The reserve occupies crown land in section 55 of the cadastral unit of the Hundred of Marcollat on the eastern side of the Riddoch Highway which runs from Keith in the north to Naracoorte in the south. It is also bounded to the north by Rowney Road which runs from Bordertown in the north-east to Kingston SE in the south-west and which stops at the Riddoch Highway and resumes about a 1 km to the south.

== Background ==
The crown land was dedicated as a conservation reserve on 11 November 1993 and placed "under the care, control and management of the Minister of Environment and Natural Resources". Its name is derived from the Desert Camp Conservation Park which is located to the immediate west on the western side of Rowney Road.

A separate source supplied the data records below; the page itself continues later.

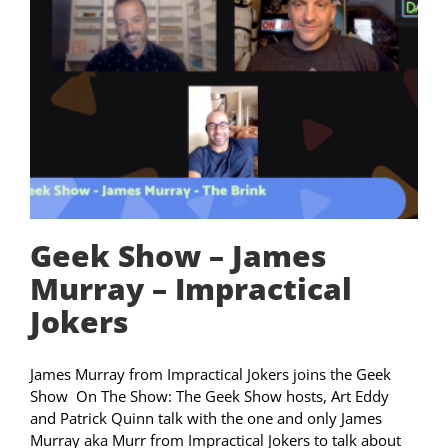
Geek Show – James
Murray – Impractical
Jokers
James Murray from Impractical Jokers joins the Geek
Show On The Show: The Geek Show hosts, Art Eddy
and Patrick Quinn talk with the one and only James
Murray aka Murr from Impractical Jokers to talk about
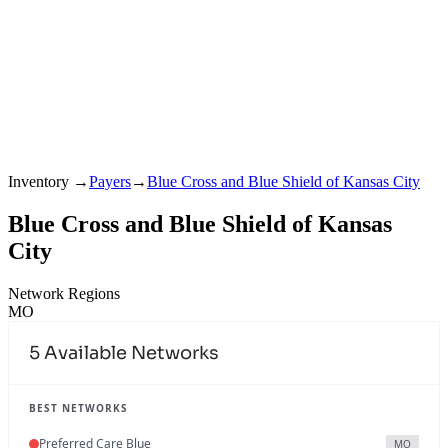
Inventory
→
Payers
→
Blue Cross and Blue Shield of Kansas City
Blue Cross and Blue Shield of Kansas
City
Network Regions
MO
5
Available Networks
BEST NETWORKS
Preferred Care Blue
MO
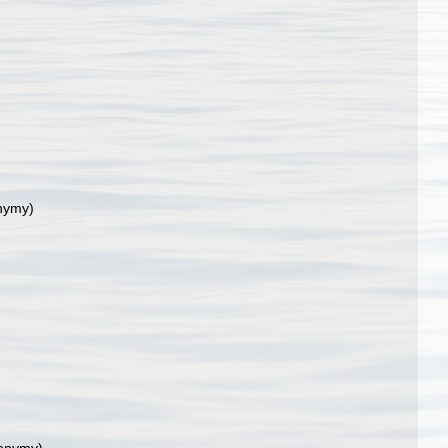
nymy)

The area was reported in 1997 as being “the largest block of remnant vegetation in the Hundred of Marcollat” and which “accounts for over half of the remaining native vegetation in blocks greater than 25 hectares in that Hundred”. It was also reported that the following eight distinct vegetation associations have been identified within the conservation reserve with at least 248 recorded species of native plants including 17 listed as “rare or threatened in the south east”, 10 listed as “either threatened or rare in South Australia” and the metallic sun-orchid (Thelymitra epipactoides) which was “considered endangered nationally”.

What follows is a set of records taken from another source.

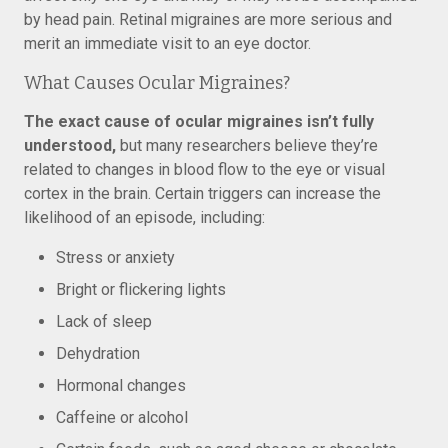
by head pain. Retinal migraines are more serious and
merit an immediate visit to an eye doctor.
What Causes Ocular Migraines?
The exact cause of ocular migraines isn’t fully
understood,
but many researchers believe they’re
related to changes in blood flow to the eye or visual
cortex in the brain. Certain triggers can increase the
likelihood of an episode, including:
Stress or anxiety
Bright or flickering lights
Lack of sleep
Dehydration
Hormonal changes
Caffeine or alcohol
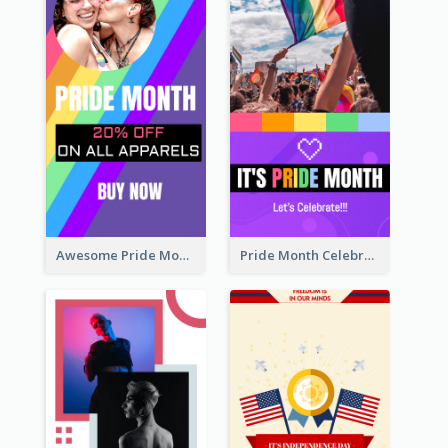
Awesome Pride Month Merch Instagram Story Design
Pride Month Celebration Instagram Story Design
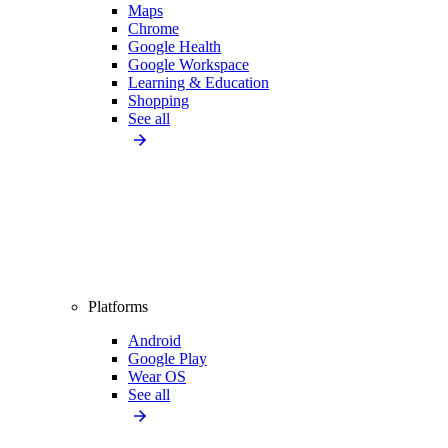
Maps
Chrome
Google Health
Google Workspace
Learning & Education
Shopping
See all
Platforms
Android
Google Play
Wear OS
See all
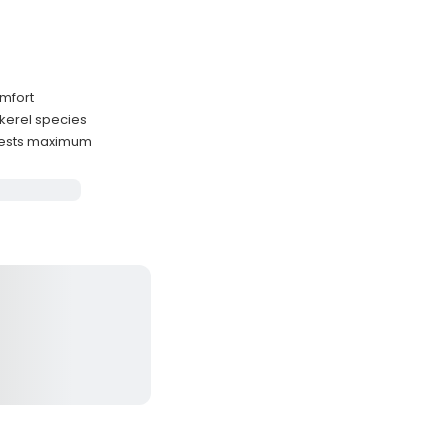
omfort
ckerel species
guests maximum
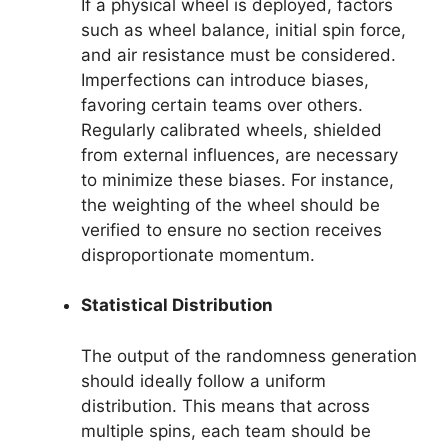
If a physical wheel is deployed, factors
such as wheel balance, initial spin force,
and air resistance must be considered.
Imperfections can introduce biases,
favoring certain teams over others.
Regularly calibrated wheels, shielded
from external influences, are necessary
to minimize these biases. For instance,
the weighting of the wheel should be
verified to ensure no section receives
disproportionate momentum.
Statistical Distribution
The output of the randomness generation
should ideally follow a uniform
distribution. This means that across
multiple spins, each team should be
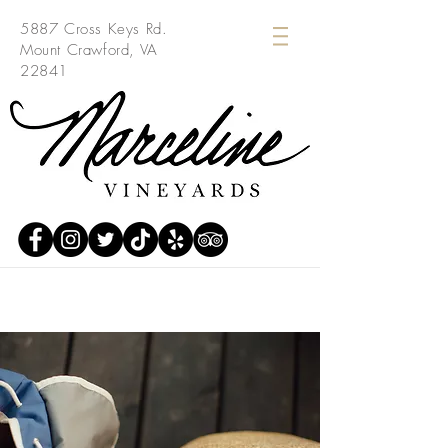
5887 Cross Keys Rd.
Mount Crawford, VA
22841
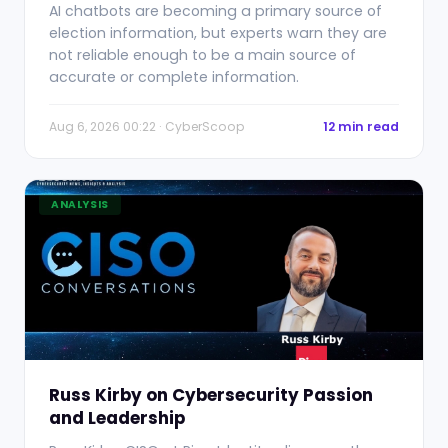
AI chatbots are becoming a primary source of
election information, but experts warn they are
not reliable enough to be a main source of
accurate or complete information.
Aug 6, 2026 00:22 · CyberScoop
12 min read
ANALYSIS
Russ Kirby on Cybersecurity Passion
and Leadership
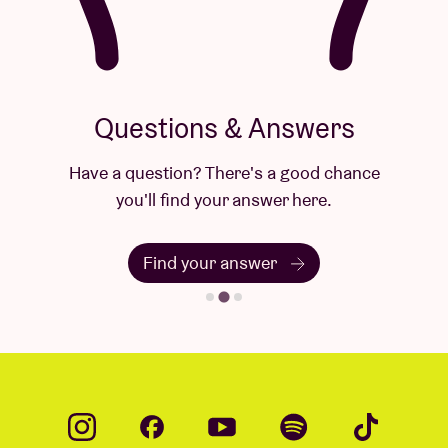
Questions & Answers
Have a question? There's a good chance
you'll find your answer here.
Find your answer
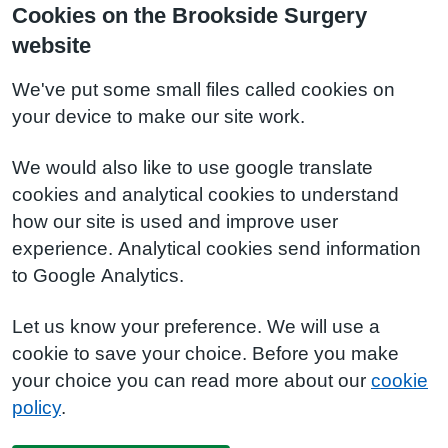
Cookies on the Brookside Surgery
website
We've put some small files called cookies on
your device to make our site work.
We would also like to use google translate
cookies and analytical cookies to understand
how our site is used and improve user
experience. Analytical cookies send information
to Google Analytics.
Let us know your preference. We will use a
cookie to save your choice. Before you make
your choice you can read more about our
cookie
policy
.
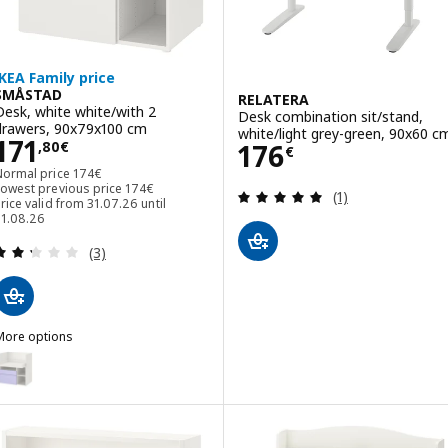
IKEA Family price
SMÅSTAD
RELATERA
Desk, white white/with 2
Desk combination sit/stand,
drawers, 90x79x100 cm
white/light grey-green, 90x60 c
Price 171,80€
171
Price 176€
176
,
80
€
€
Normal price 174€
Normal price
174
€
Lowest previous price 174€
Lowest previous price
174
€
Review: 5 out of 
(1)
rice valid from 31.07.26 until
31.08.26
Review: 2.3 out of 5 stars. Total reviews:
(3)
More options
SMÅSTAD
ption: SMÅSTAD, Desk, white lilac/with 2 drawers, 90x79x100 cm
ption: SMÅSTAD, Desk, white light green/with 2 drawers, 90x79x10
Option: SMÅSTAD, Desk, white blue/with 2 drawers, 90x79x100 cm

1. Brown stringybark (Eucalyptus baxteri) low woodland
2. Pink gum (Eucalyptus fasciculosa) woodland over a mixed heath
3. Pink gum (Eucalyptus fasciculosa) low woodland over a desert banksia (Banksia ornata)/heath yacca (Xanthorrhoea caespitose)/heath tea-tree (Leptospermum myrsinoides) open heath
4. South Australian blue gum (Eucalyptus leucoxylon) woodland
5. Dwarf hakea (Hakea rugosa)/dwarf sheok (Allocasuarina pusilla)/honey myrtle (Melaleuca brevifolia) heath
6. Coastal white mallee (Eucalyptus diversifolia) open scrub
7. Broombush (Melaleuca uncinata)/silver broombush (Baeckea behrii) open heath
8. Mixed herbland

Fauna observed in the conservation reserve as of 1997 include “sixteen bird species of high conservation significance” including the black-chinned honeyeater which was reported as being “rare” and the following two species which were reported as being “vulnerable in South Australia” - the eastern yellow robin and the malleefowl. The conservation reserve was reported in 1997 as being “rarely used by park visitors” and that “most common visitors are field naturalists and bird watchers”.